6 Home Security Measures to Take After a Loved One’s Death

by | Mar 29, 2018

flowers on a casket in hearse

Home security should be the last thing on your mind after the death of a loved one. You are grieving, in shock and full of sadness and reminiscences about the life of the deceased. But the horrific reality is that predatory burglars are out there who specialize in violating the privacy of mourning families. These heartless crooks take advantage of people being too distracted by their loss to focus on home security.

A Tale of Tragedy Compounded By a Heartless Burglary

One of the hardest deaths for a human being to endure is the death of their child. That did not stop the burglars who viciously compounded the tragic loss of a Walnut Creek CA family. Heartless thieves smashed windows and kicked in a door at the family’s home while they were burying their son. Why didn’t anyone hear them and call the police? The entire community had been stunned by the accidental drowning death of the bright 16-year-old high school student. Hundreds of people, including the family’s neighbors, attended the funeral. No one was around to hear the break-in. The thieves counted on that.

Dazed by their sudden unexpected loss and uplifted by the outpouring of sympathy and support, home security was not on the family’s mind. The thieves counted on that too. The family and their remaining child returned home after the funeral to find their home burglarized. The break-in occurred between 10 am and 12:30 pm. The crooks stole the grieving family’s computers, television and jewelry.

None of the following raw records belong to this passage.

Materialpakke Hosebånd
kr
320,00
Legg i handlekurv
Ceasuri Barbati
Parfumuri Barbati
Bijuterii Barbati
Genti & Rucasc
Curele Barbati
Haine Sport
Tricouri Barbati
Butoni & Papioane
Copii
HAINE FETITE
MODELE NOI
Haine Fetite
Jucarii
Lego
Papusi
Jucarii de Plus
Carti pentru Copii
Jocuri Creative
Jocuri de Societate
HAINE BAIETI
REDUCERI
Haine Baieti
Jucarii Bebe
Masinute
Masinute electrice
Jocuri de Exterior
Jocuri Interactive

Funeral Burglars Target Mourning Families

The heinous practice of “funeral burglars” targeting mourning families for home burglaries is unfortunately a nationwide occurrence. During a recent year, the website Vice counted at least 50 cases in 15 different states. Sometimes it is the homes of next of kin that are burglarized. Sometimes, especially in the case of the passing of an elderly person, it is the home of the deceased. Recently in Fairview Heights IL, an elderly World War II veteran’s Purple Heart award was stolen along with other items when his home was burglarized during his funeral.

“I’m at a loss for words, I just can’t conceive with anybody doing this,” said a family friend outraged by the lack of respect for the family and for veterans.

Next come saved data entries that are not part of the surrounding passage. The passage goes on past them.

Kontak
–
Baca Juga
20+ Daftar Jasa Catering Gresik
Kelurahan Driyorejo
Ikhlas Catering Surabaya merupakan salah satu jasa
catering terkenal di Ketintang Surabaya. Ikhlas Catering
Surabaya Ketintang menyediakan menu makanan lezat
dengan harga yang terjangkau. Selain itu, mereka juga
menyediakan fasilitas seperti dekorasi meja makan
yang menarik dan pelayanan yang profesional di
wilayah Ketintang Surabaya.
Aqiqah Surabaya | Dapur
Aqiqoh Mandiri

In some instances, families already grieving from loss are so traumatized by burglary that they move out of the house.

Obituary Announcements Provide Burglars with Information

Police say the thieves find families to rob by using obituaries. These published announcements often reveal the deceased’s full name, their hometown, and the date and time of the funeral. Using additional sources, funeral burglars use the deceased’s name to pinpoint their home address.

Some sophisticated criminals have their home computers set up to notify them of online obituary announcements in the area. Others rely on simpler methods. When police in Smithville MO arrested a 35-year-old man suspected of ransacking eight local homes while the occupants were attending family funerals, they found a hand-written note listing dates and times gleaned from obituary notices copied from the local newspaper.

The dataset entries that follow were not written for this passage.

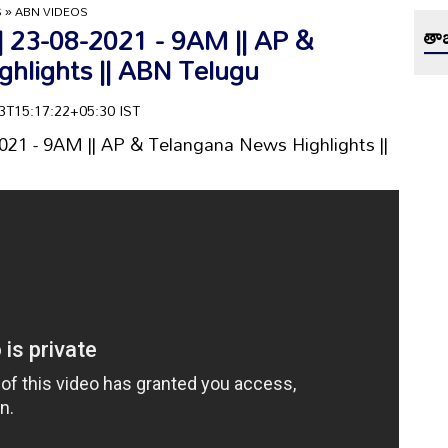
S
»
ABN VIDEOS
| 23-08-2021 - 9AM || AP &
తాజ
hlights || ABN Telugu
-23T15:17:22+05:30 IST
2021 - 9AM || AP & Telangana News Highlights ||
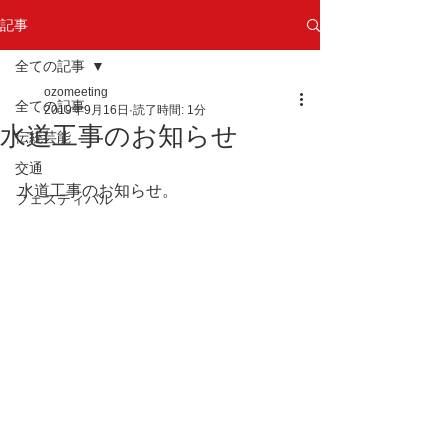
記事
全ての記事
ozomeeting
全ての記事
2019年9月16日
読了時間: 1分
水道工事のお知らせ
伝統芸能
交通
水道工事のお知らせ。
フェスティバル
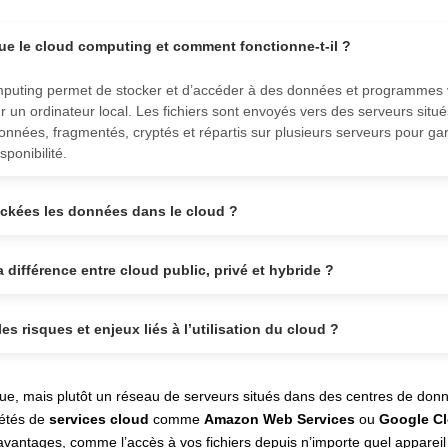
ue le cloud computing et comment fonctionne-t-il ?
puting permet de stocker et d’accéder à des données et programmes v
ur un ordinateur local. Les fichiers sont envoyés vers des serveurs situ
onnées, fragmentés, cryptés et répartis sur plusieurs serveurs pour gar
sponibilité.
ckées les données dans le cloud ?
a différence entre cloud public, privé et hybride ?
es risques et enjeux liés à l’utilisation du cloud ?
que, mais plutôt un réseau de serveurs situés dans des centres de don
iétés de
services cloud
comme
Amazon Web Services
ou
Google C
vantages, comme l’accès à vos fichiers depuis n’importe quel appareil 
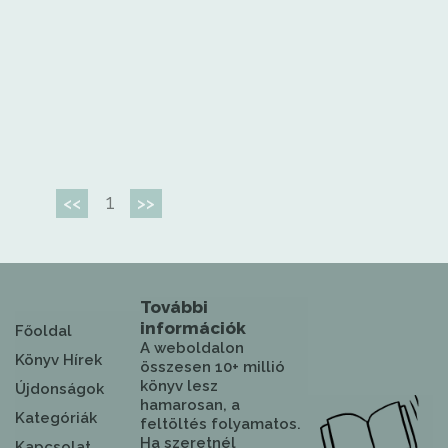
1
<<
>>
További
információk
Főoldal
A weboldalon
Könyv Hírek
összesen 10+ millió
könyv lesz
Újdonságok
hamarosan, a
Kategóriák
feltöltés folyamatos.
Ha szeretnél
Kapcsolat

The challenge is how to inform friends and neighbors who would want to come to someone’s funeral without exposing your home or the home of a lost loved one to risk.

Take Steps Now to Protect Your Home From “Funeral Burglars”

Making funeral arrangements is difficult. Unfortunately, it is important to also consider home security as part of the plans. Here are some options for steps you can take:

  1. Ask a trusted friend or neighbor to forgo the funeral and housesit for you instead.
  2. Install a home security system and make sure to turn it on before you leave the house. And make sure it is not a system that relies on your phone. You will not be checking your phone during a loved one’s funeral.
  3. Hold a private burial or cremation ceremony. Publish an announcement of a memorial service only after the deceased’s home has been emptied and rented or sold.
  4. State clearly in an obituary that funeral services have already been held.
  5. Use a website like Lotsa Helping Hands to help you screen who gets information.
  6. Discuss your concerns with the funeral home and insist on no specifics be given about the funeral in any online or print media obituary. People who care will contact you.

If possible, make home security planning part of any pre-needs funeral discussion you have with family and friends about death and dying. Consider it an act of kindness to protect your loved ones from being burglarized during a difficult time when they will be very vulnerable.